Comme un entomologiste, François Riou travaille depuis deux ans à la constitution d’une collection de "phonéoptères", insectes taillés à partir de mobile et de portable. Visite de son antre poétique.
L’atelier de François Riou à Montreuil tient de l’inventaire à la Prévert. A l’entrée, deux cartons débordent de téléphones portables. Un peu plus loin, une boîte orange où sont soigneusement classées les touches de mobiles selon leur taille et leur fonction.

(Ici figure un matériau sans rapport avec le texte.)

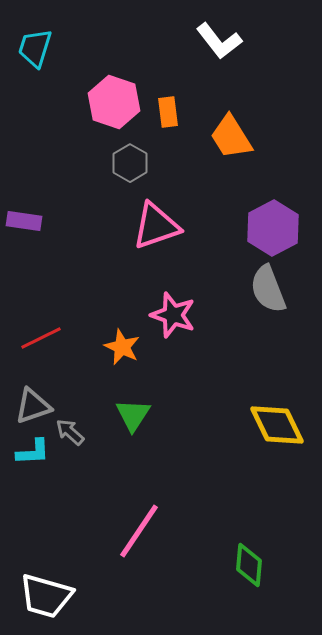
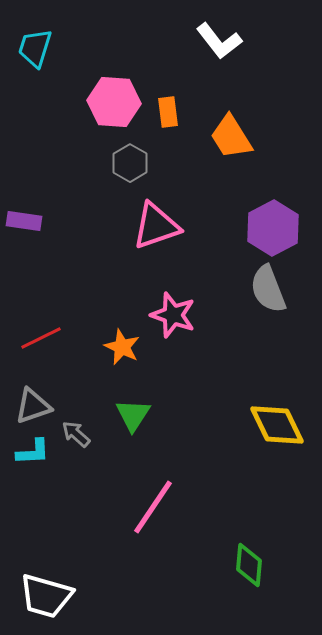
pink hexagon: rotated 15 degrees counterclockwise
gray arrow: moved 6 px right, 2 px down
pink line: moved 14 px right, 24 px up
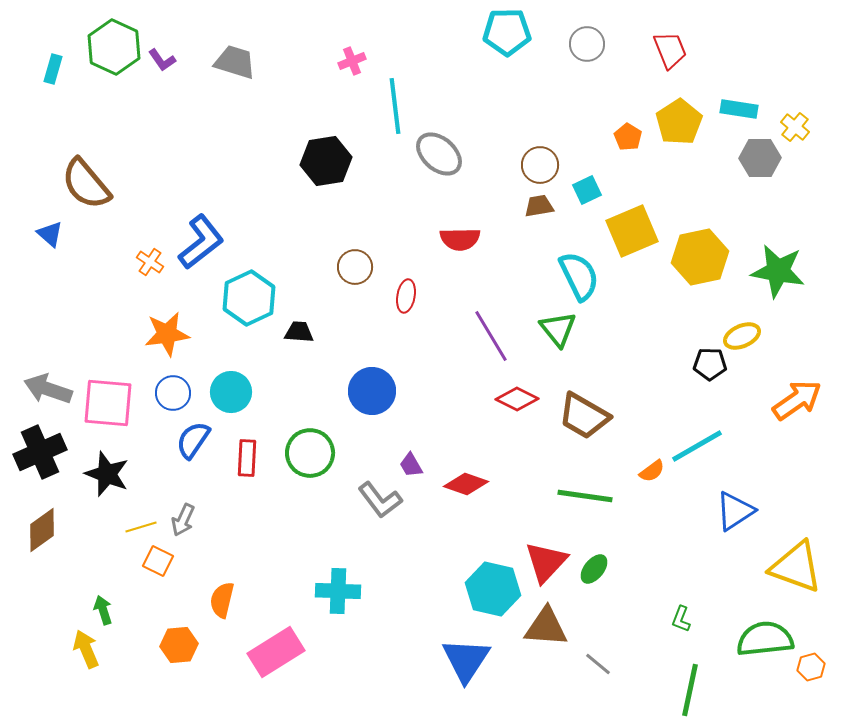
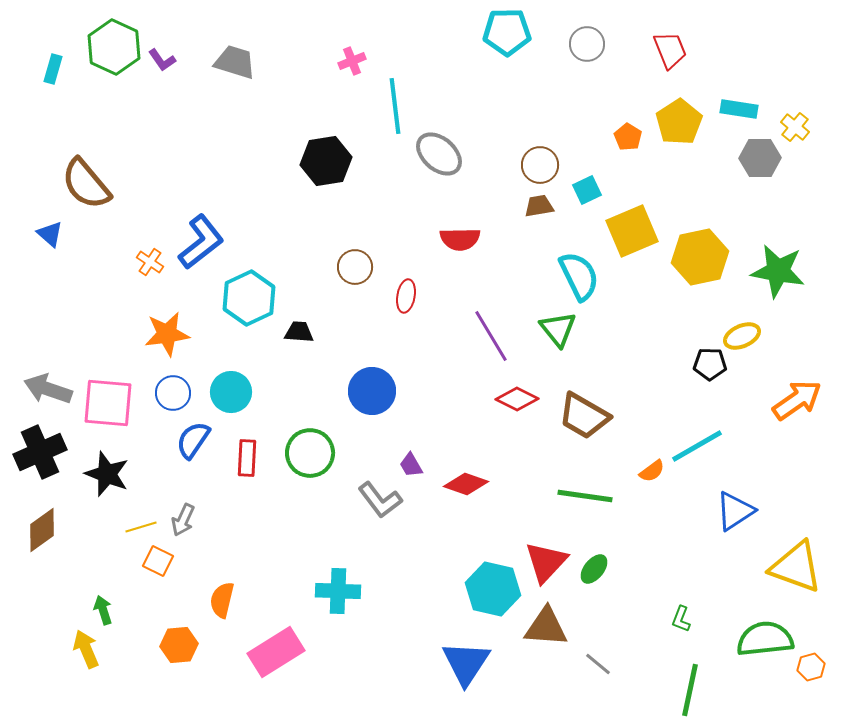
blue triangle at (466, 660): moved 3 px down
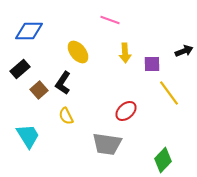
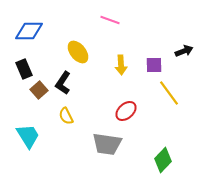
yellow arrow: moved 4 px left, 12 px down
purple square: moved 2 px right, 1 px down
black rectangle: moved 4 px right; rotated 72 degrees counterclockwise
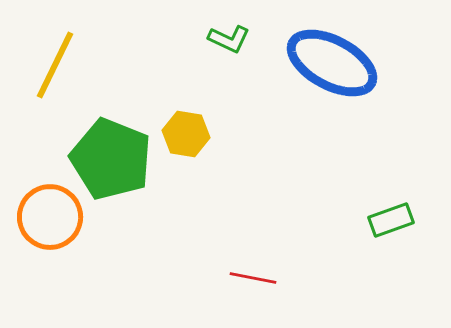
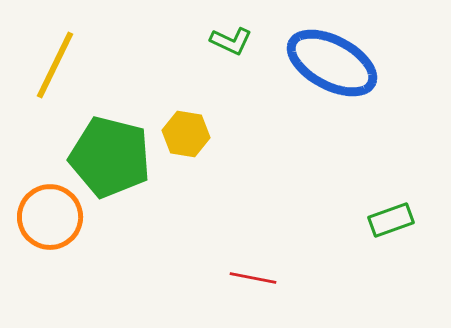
green L-shape: moved 2 px right, 2 px down
green pentagon: moved 1 px left, 2 px up; rotated 8 degrees counterclockwise
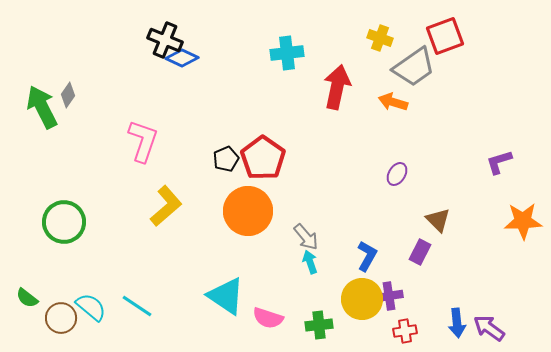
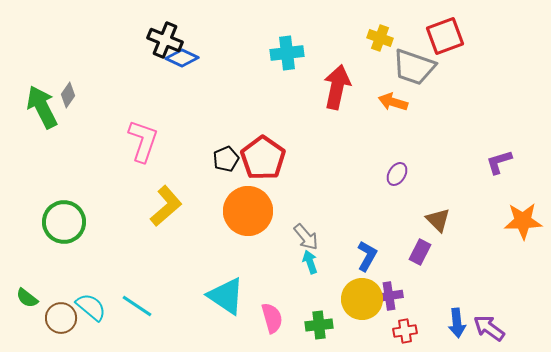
gray trapezoid: rotated 54 degrees clockwise
pink semicircle: moved 4 px right; rotated 124 degrees counterclockwise
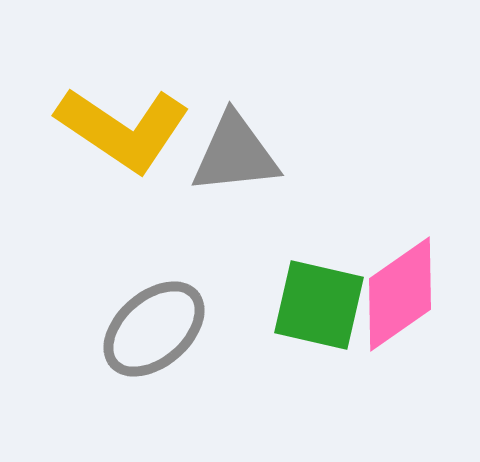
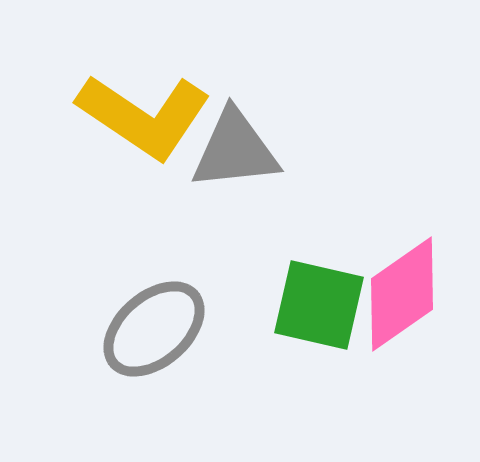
yellow L-shape: moved 21 px right, 13 px up
gray triangle: moved 4 px up
pink diamond: moved 2 px right
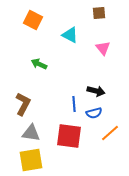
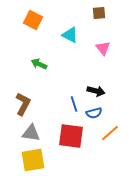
blue line: rotated 14 degrees counterclockwise
red square: moved 2 px right
yellow square: moved 2 px right
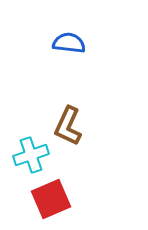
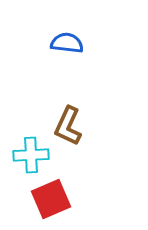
blue semicircle: moved 2 px left
cyan cross: rotated 16 degrees clockwise
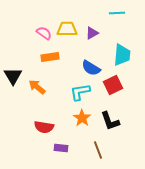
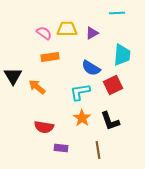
brown line: rotated 12 degrees clockwise
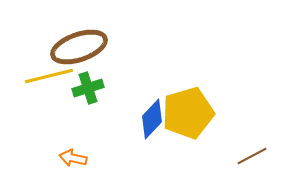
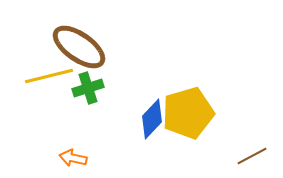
brown ellipse: rotated 54 degrees clockwise
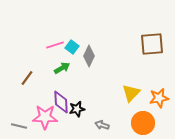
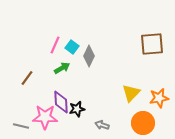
pink line: rotated 48 degrees counterclockwise
gray line: moved 2 px right
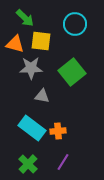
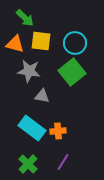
cyan circle: moved 19 px down
gray star: moved 2 px left, 3 px down; rotated 10 degrees clockwise
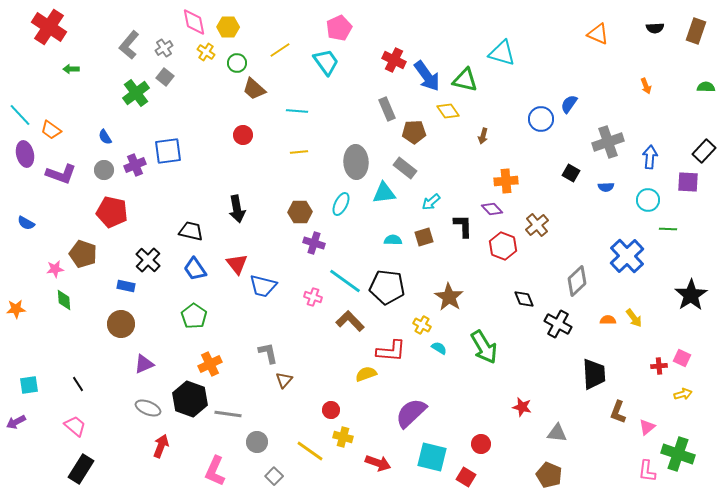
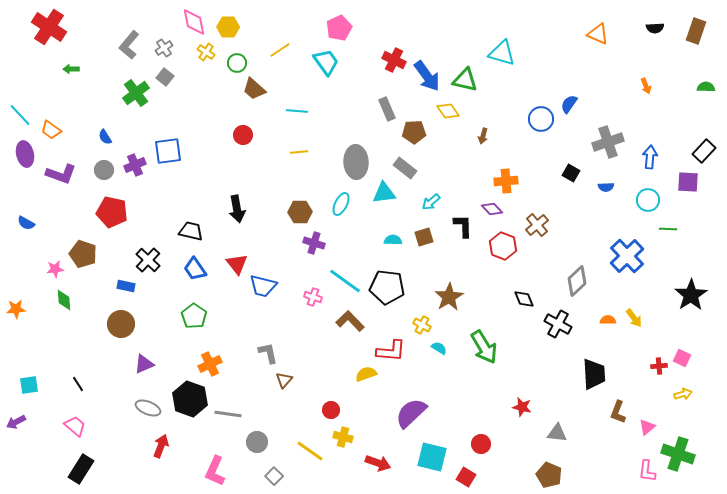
brown star at (449, 297): rotated 8 degrees clockwise
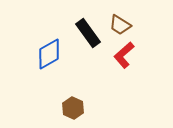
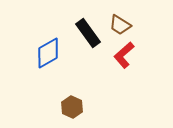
blue diamond: moved 1 px left, 1 px up
brown hexagon: moved 1 px left, 1 px up
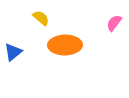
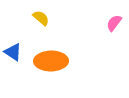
orange ellipse: moved 14 px left, 16 px down
blue triangle: rotated 48 degrees counterclockwise
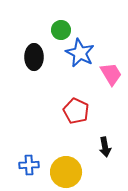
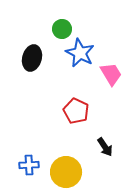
green circle: moved 1 px right, 1 px up
black ellipse: moved 2 px left, 1 px down; rotated 15 degrees clockwise
black arrow: rotated 24 degrees counterclockwise
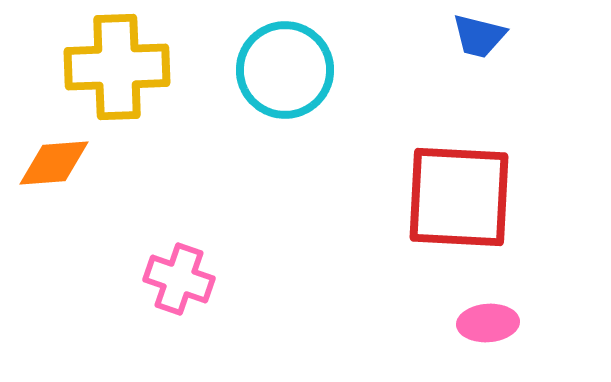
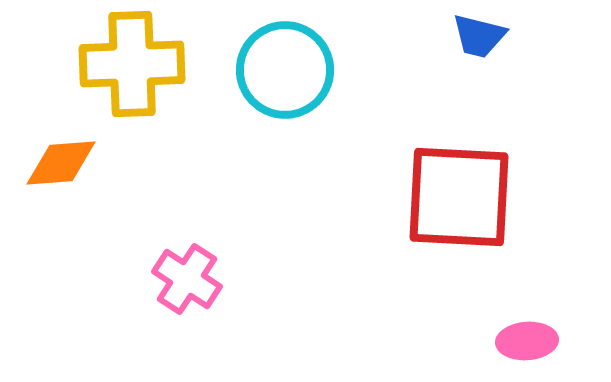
yellow cross: moved 15 px right, 3 px up
orange diamond: moved 7 px right
pink cross: moved 8 px right; rotated 14 degrees clockwise
pink ellipse: moved 39 px right, 18 px down
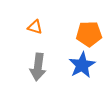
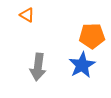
orange triangle: moved 8 px left, 12 px up; rotated 14 degrees clockwise
orange pentagon: moved 3 px right, 2 px down
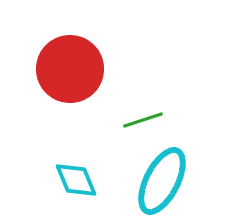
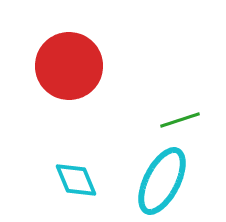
red circle: moved 1 px left, 3 px up
green line: moved 37 px right
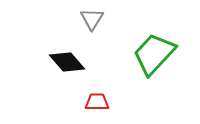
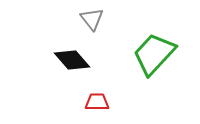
gray triangle: rotated 10 degrees counterclockwise
black diamond: moved 5 px right, 2 px up
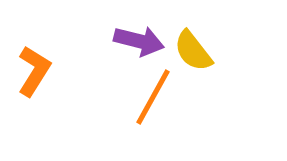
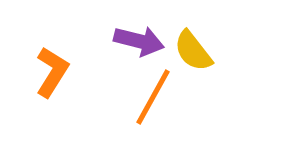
orange L-shape: moved 18 px right, 1 px down
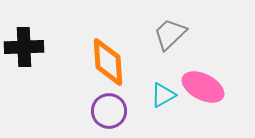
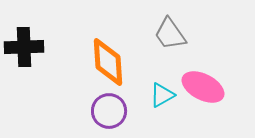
gray trapezoid: rotated 81 degrees counterclockwise
cyan triangle: moved 1 px left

Pêle-mêle s’amoncellent des branches de bois, un masque de Donald recouvert de circuits imprimés et de drôles de fauteuils faits d’écrans d’ordinateur et de claviers. Sur une large table très basse, des dizaines d’insectes sont alignés comme une phalange romaine. A y regarder de plus près, ces bestioles semblent inoffensives. De longues et fines pattes et une carapace 100% digitale. Certaines sont épinglées et mises sous verre comme le ferait un "entomologiste". Bêtes à bon Dieu ou mantes religieuses, ce sont tous des "phonéoptères". Comprenez des insectes high-tech.
Dialoguer avec les machines
L’artiste, pas un cheveu sur le caillou, prévient : « je me suis toujours intéressé aux déchets en général, car ils existent depuis qu’il y a de la vie. A l’heure actuelle, les déchets technologiques deviennent un problème. Comment va-t-on pouvoir réguler ce torrent d’ordures ? Avec les "phonéoptères", j’essaie de redonner une deuxième vie à des objets qui paraissent vulgaires ou banals. » Et de citer Armand et César, deux artistes qu’il apprécie et dont il reprend la démarche de recyclage.
Depuis deux ans, son œuvre interroge : comment ces objets ont changé notre quotidien, notre façon de communiquer, nos habitudes ? Pour lui, ils ont simplifié notre rapport au monde. « Aujourd’hui, nos appareils ont tous des touches. Pianoter devient le seul acte physique du monde numérique, détaille le sculpteur qui pointe du doigt une forme arachnéenne composée des touches 2 5 8 d’un téléphone portable. J’ai envie de réhumaniser ce monde un peu froid où l’on se retrouve à dialoguer avec des machines. »
De l’art écologique
Ses sculptures sont en effet souvent ludiques. Au fond de son atelier, deux nains fétichistes grisâtres, hauts comme trois touches, symbolisent notre « adoration » des nouveaux outils technologiques. « Ces nains de bureau sont également un clin d’œil aux fétiches africains et aux religions primitives que j’apprécie, signale-t-il. Comme un élastique, mes œuvres essayent de représenter à la fois une idée qui renvoie aux origines de l’humanité, et une idée contemporaine. Si possible, je tente de faire le grand écart avec humour et pertinence. »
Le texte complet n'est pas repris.